C’est Abass Kaboua qui résume bien le journal LynxTogo.info. Après un court séjour au Togo en 2017, je débalais encore ma valise quand mon téléphone crépita. Au bout du fil, le patron du Mouvement des Renovateurs Centristes (MRC). Comment as-tu mon numéro de téléphone, lui demandai-je ? «Cher petit frère, nous savons que tu as des informateurs autour de nous qui te permettent d’écrire juste sur nous. Nous avons aussi nos agents qui te suivent. Nous savons que tu es venu voir ton père malade que je connais d’ailleurs bien». Ces informateurs, malheureux est le journaliste qui ne les a pas et voudrait exercer le métier. Comment savons-nous le montant de la somme que le pouvoir a viré à Gilbert Houngbo avant qu’il ne quitte le PNUD si nous n’avons pas des informateurs ? Comment savons-nous que le PNP fera une sortie médiatique si nous n’avons pas d’informateurs ? Cher frère, j’ai peur que le PNP nous élimine, nous journalistes si demain le parti prenait les rênes du pouvoir. Et pour cause. On nous accuse d’avoir fait un article sans au préalable avoir attendu le gongonneur du PNP. Notre article est de nul effet à partir du moment où, le cheval, donc le gongonneur n’a pas parlé. Si je comprends bien, demain quand le parti sera au pouvoir, les ordres aussi viendront du haut afin que nous commencions par écrire ? Entre de jeunes incultes et leurs «idéologues» tout aussi droit dans leurs bottes qui prennent petit à petit les pans entiers du parti en ton absence, veux-tu me dire que, tu ne le remarques pas ? Nous avions annoncé à Lynxtogo.info qu’il y aura une sortie médiatique du PNP, elle a eu lieu ce 06 juin 2020 et bien !
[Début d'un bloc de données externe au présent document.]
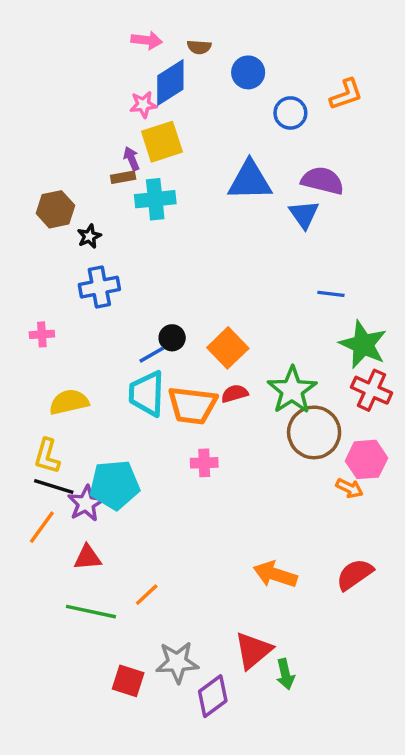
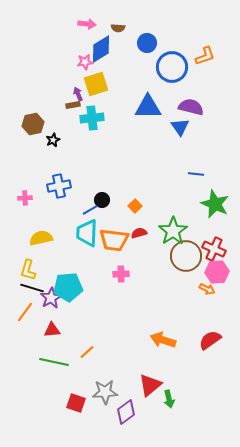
blue circle: (290, 113) -> (172, 67), size x1.6
blue cross: (99, 287) -> (59, 186), moved
orange square: (228, 348) -> (135, 206), size x0.6
red cross: (372, 390) -> (214, 249), moved

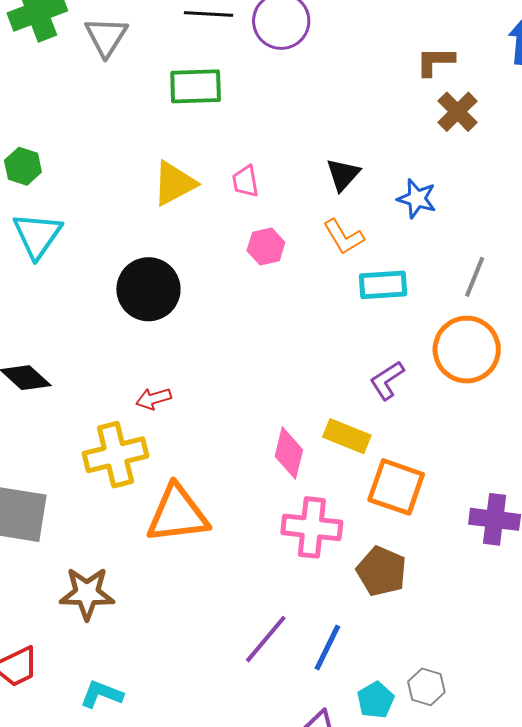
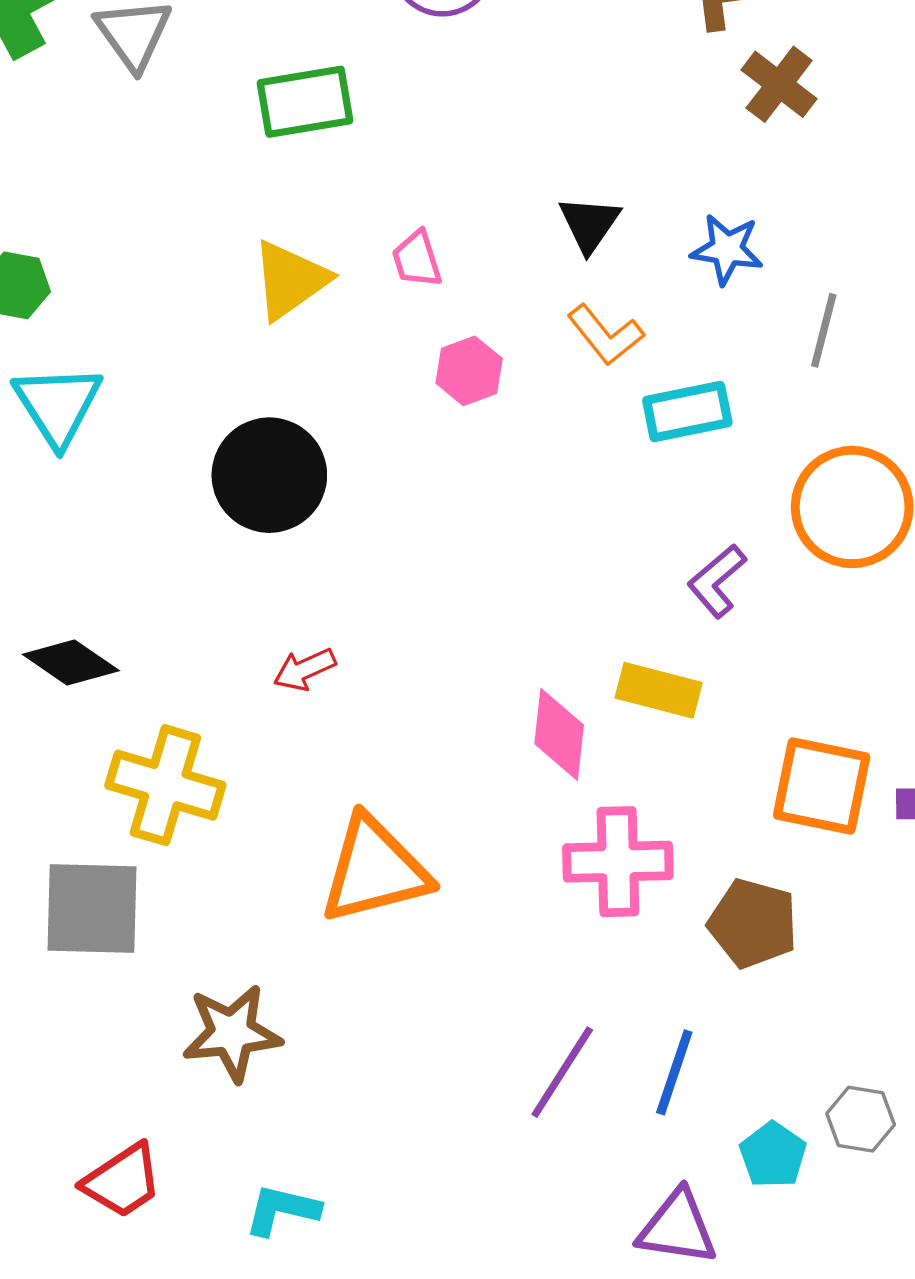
gray line: (475, 277) -> (824, 330), moved
yellow cross: (115, 455) -> (165, 785), moved, turned 38
orange square: (396, 487) -> (822, 786), moved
Entre «idéologues» d’un parti sous les tropiques et «idéologies» des peuples forts et respectés ….il va falloir choisir…

Cher frère, nous avons discuté de la sortie d’un de tes «idéologues» dans un milieu restreint. Ce dernier décrivait ton parti comme celui qui est opposé à l’ANC. De ces mots, nous retenons une transition plutôt qu’une présence aux joutes électorales qu’incarne l’ANC. Dans la forme, le PNP a raison. J’ai eu a parlé de cette transition en 2012 dans une interview avec un confrère Camerounais. J’ai aussi interviewé les universitaires : Comi Toulabor, feu Atsutsè Agbobli, Me Yaovi Jean Dégli qui avaient aussi abondé dans le même sens. Ce n’est pas une idée neuve. Mais nous avons dénoncé cette idéologie qui n’est pas encore efficace à partir du moment où, depuis quinze ans, nous n’avons aussi rien entrepris pour la rendre efficace. Et pourtant, quand Lénine quitte la Suisse pour regagner la Russie des Tsars, il savait qu’il pouvait compter sur les ouvriers pour mener à bien sa révolution. Idem pour Mao Tsé-Toung qui s’appuya sur la masse paysanne pour mener sa révolution.
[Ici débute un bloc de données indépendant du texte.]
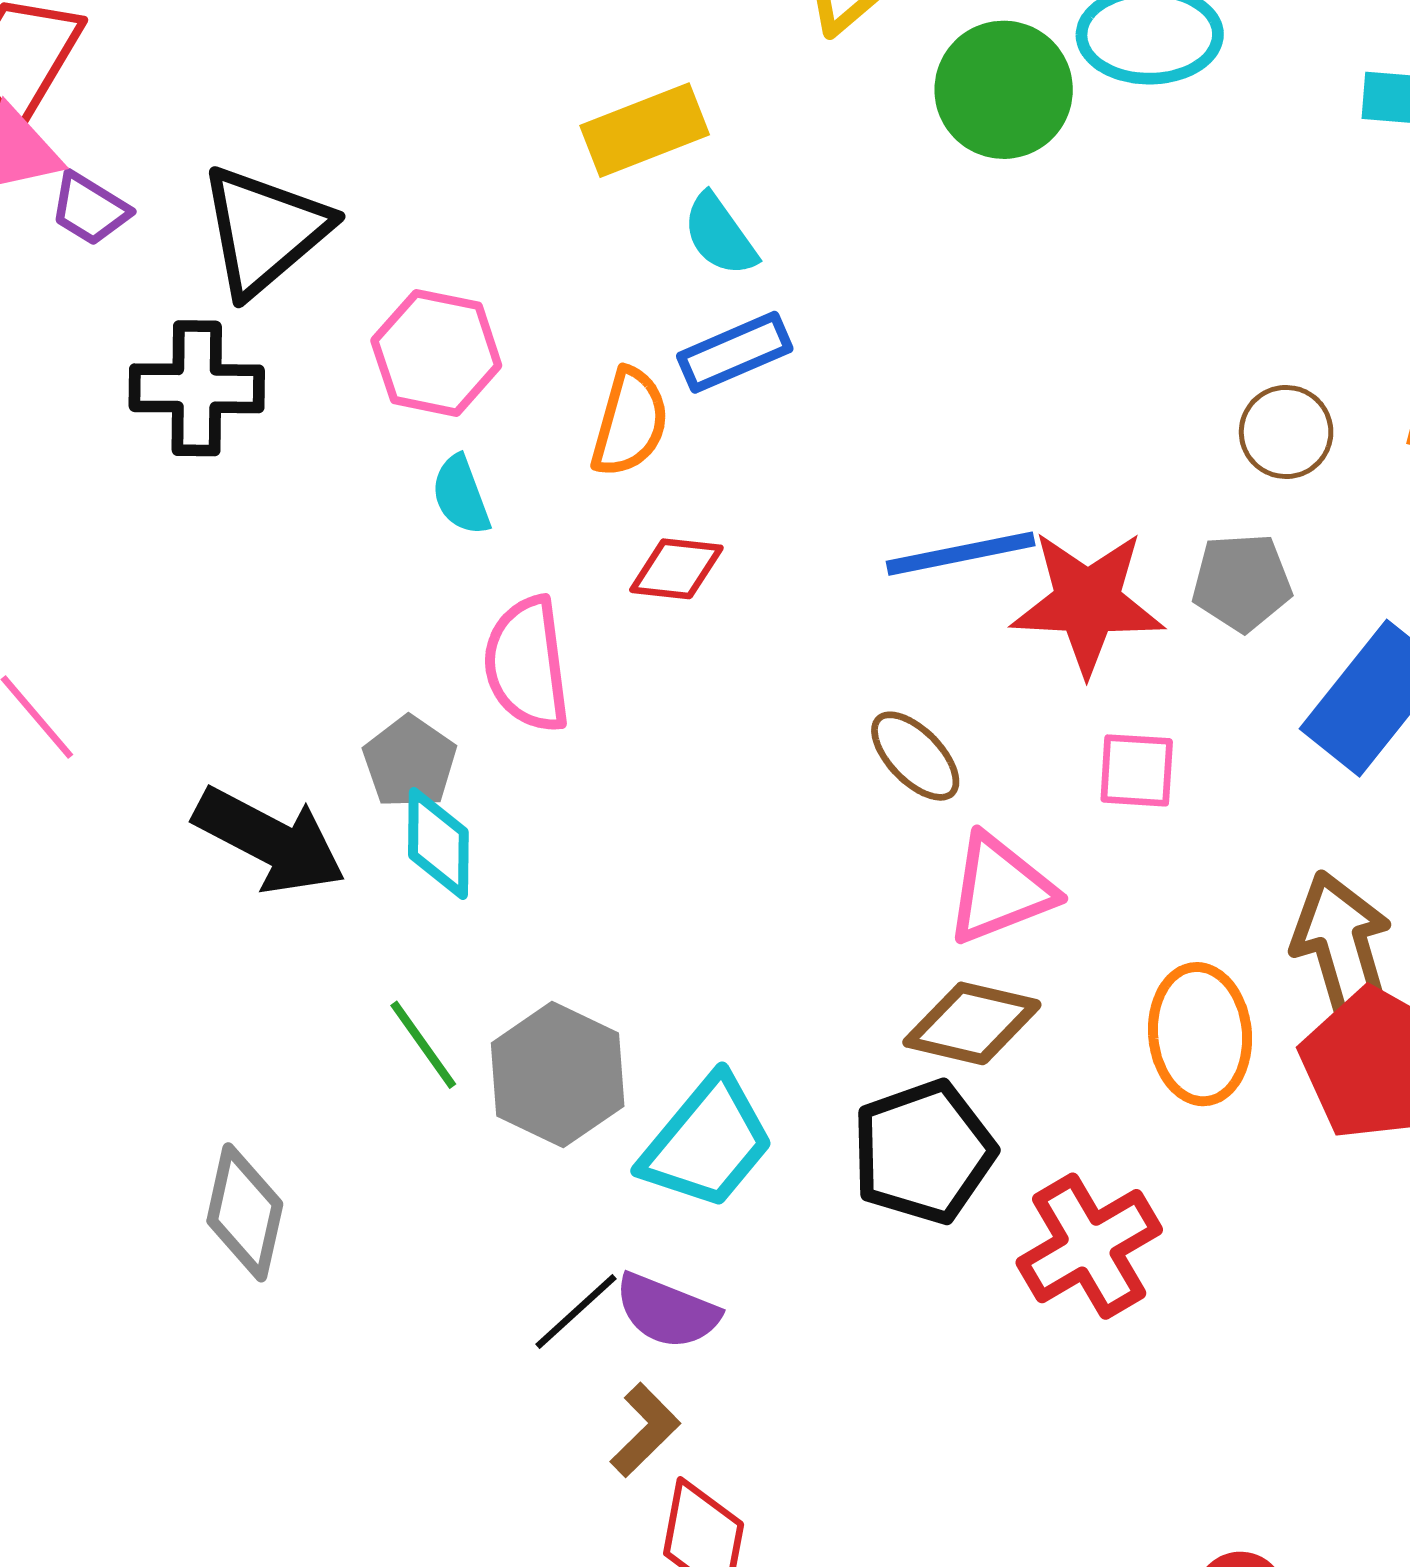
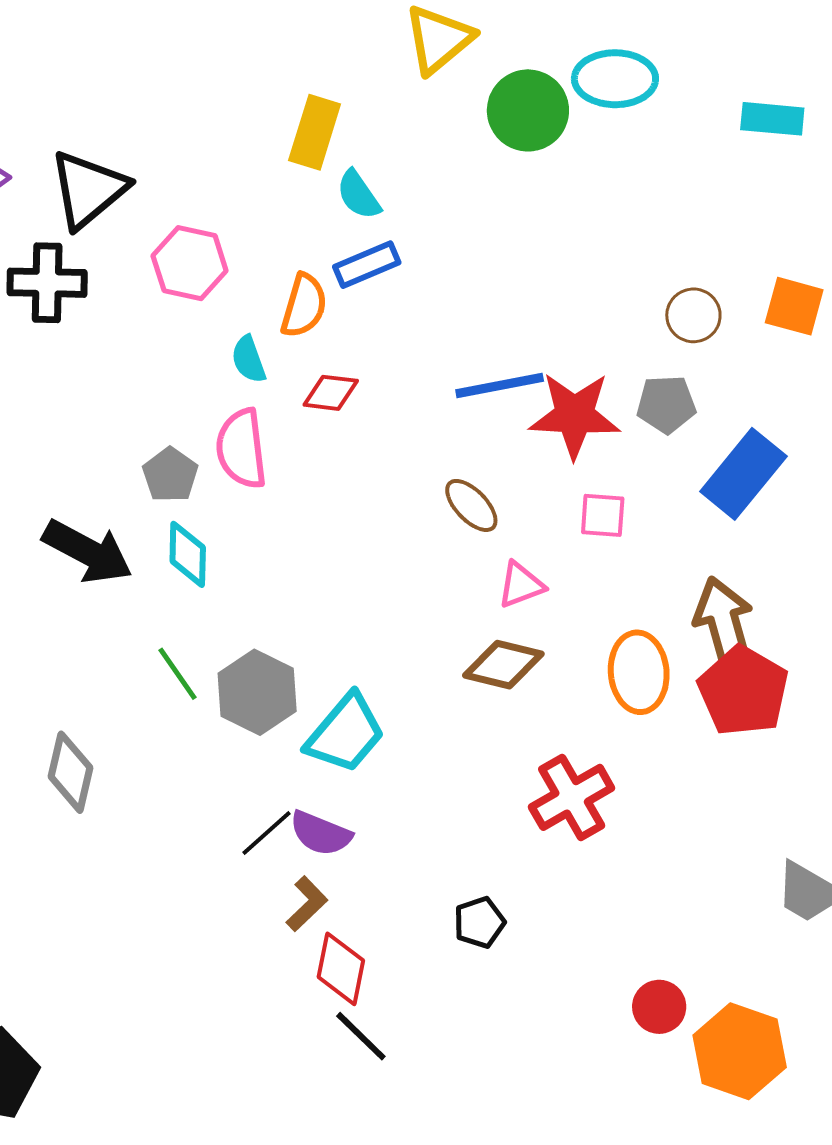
yellow rectangle: (645, 130) -> (315, 132), turned -52
cyan semicircle: (461, 495) -> (249, 359), moved
gray pentagon: (410, 762) -> (170, 475), moved
pink triangle: (1000, 889) -> (521, 585), size x0.7
black pentagon: (923, 1152) -> (479, 922), moved, size x0.6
Cher frère, vous, vous appuyez au PNP sur quel pan de la société togolaise pour imposer la transition à un pouvoir qui tient encore debout par le fusil et par l’aide des forces obscures dont la France ? À mon avis, nous serons plus forts si nous allons en rang serré.
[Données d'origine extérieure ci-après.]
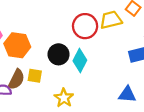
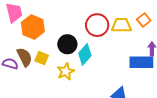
brown semicircle: (16, 79) -> (25, 57), turned -66
yellow star: (64, 98) -> (66, 71), moved

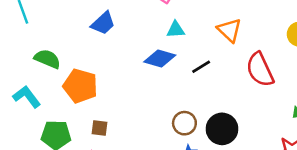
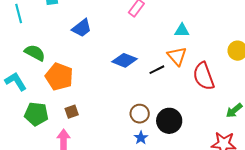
cyan triangle: (176, 30) -> (182, 30), moved
orange triangle: (229, 30) -> (177, 56), moved
brown square: (100, 128) -> (72, 112), turned -32

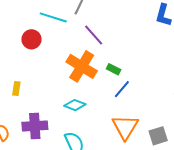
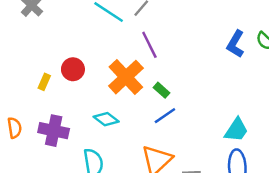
red circle: (31, 39) -> (73, 69), moved

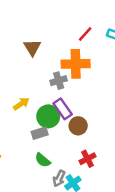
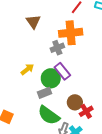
brown circle: (78, 126) -> (75, 102), moved
green semicircle: (43, 160) -> (49, 115), size x1.6

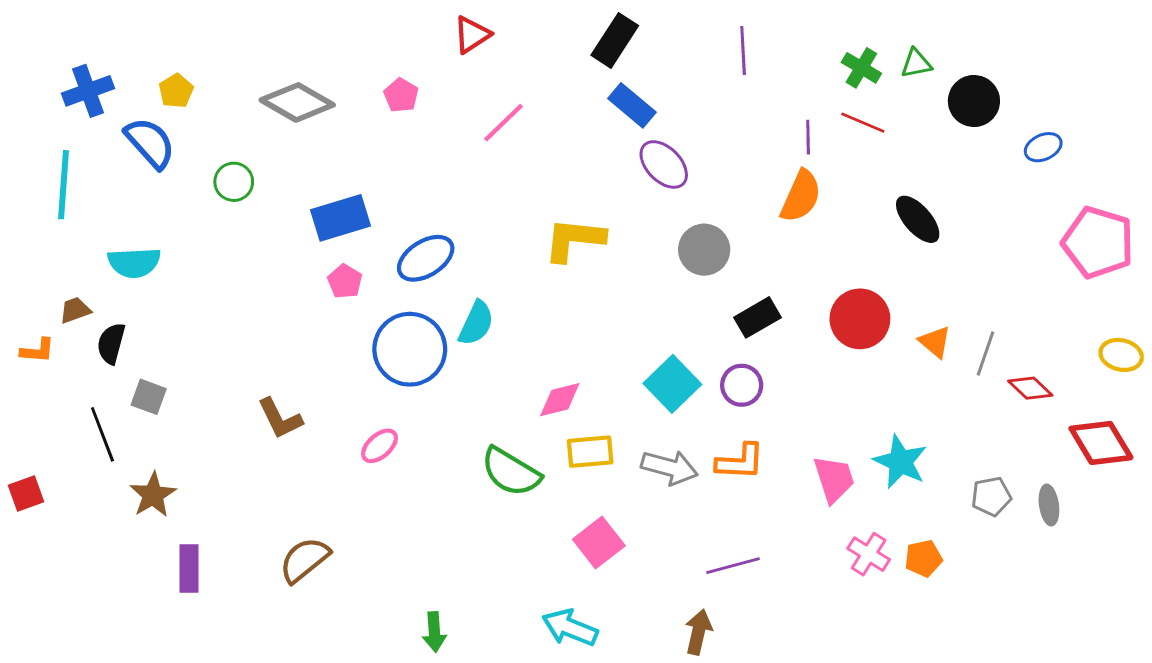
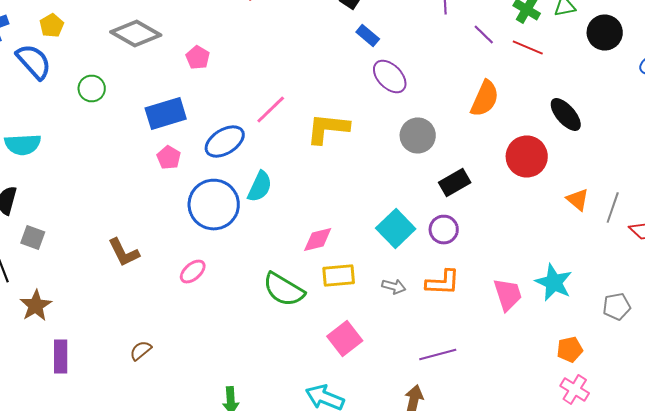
pink pentagon: (401, 95) -> (198, 58), moved
blue rectangle: (632, 105) -> (368, 36), size x0.7
pink line: (504, 123) -> (271, 110), moved
purple line: (808, 137) -> (484, 34), moved, turned -45
red circle: (860, 319) -> (527, 156), moved
gray arrow: (669, 467) -> (394, 286), size x0.6
pink cross: (869, 554) -> (575, 390), moved
brown semicircle: (304, 560) -> (141, 350), size x0.6

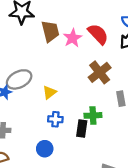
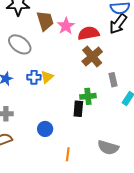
red semicircle: (98, 34) -> (89, 33), moved, turned -55
gray ellipse: (19, 79) -> (20, 44), moved, turned 65
blue cross: (55, 119) -> (34, 77), moved

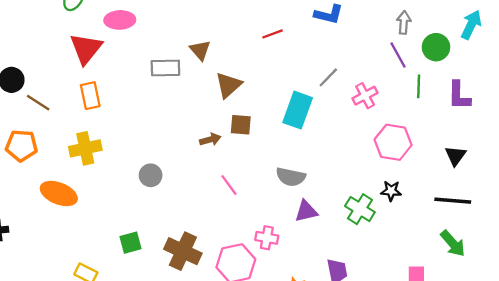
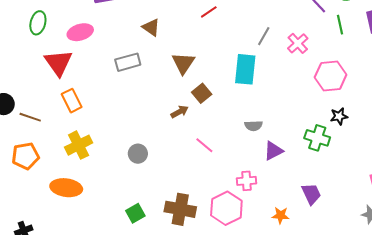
brown triangle: (200, 50) -> (151, 27), moved
brown square: (241, 125) -> (202, 93), turned -30
gray semicircle: (291, 177) -> (254, 126), size x0.7

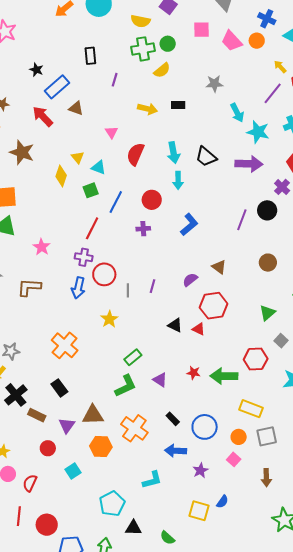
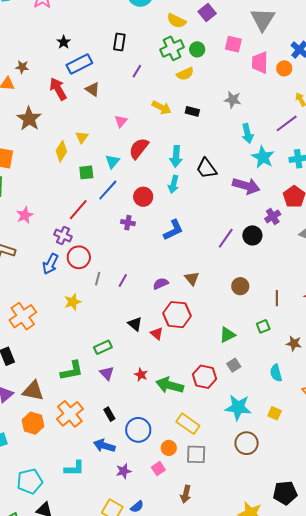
pink trapezoid: (232, 41) -> (260, 62), turned 30
green cross: (143, 49) -> (172, 48), turned -30
cyan triangle: (99, 167) -> (112, 161), moved, turned 35
green rectangle: (133, 357) -> (103, 347), moved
Une frange dangereuse et radicale guette le haut du PNP !

Si elle n’a pas encore le génie politique et l’intelligence que tu as, elle finira par avoir les moyens financiers et humains pour y parvenir à ses fins. C’est une question de temps ! Cher frère, tu es en effet le seul au sommet à faire la fierté de nous tous. En bas de la pyramide de ton parti et tout autour de toi, il y a une pensée qui fait peur. Elle est basée sur la religion, le repli identitaire, le soupçon inutile, le mensonge… Comme hier en Côte d’Ivoire, cet amalgame avait été constaté dans un parti naissant et la frange radicale qui voulait prendre sa direction.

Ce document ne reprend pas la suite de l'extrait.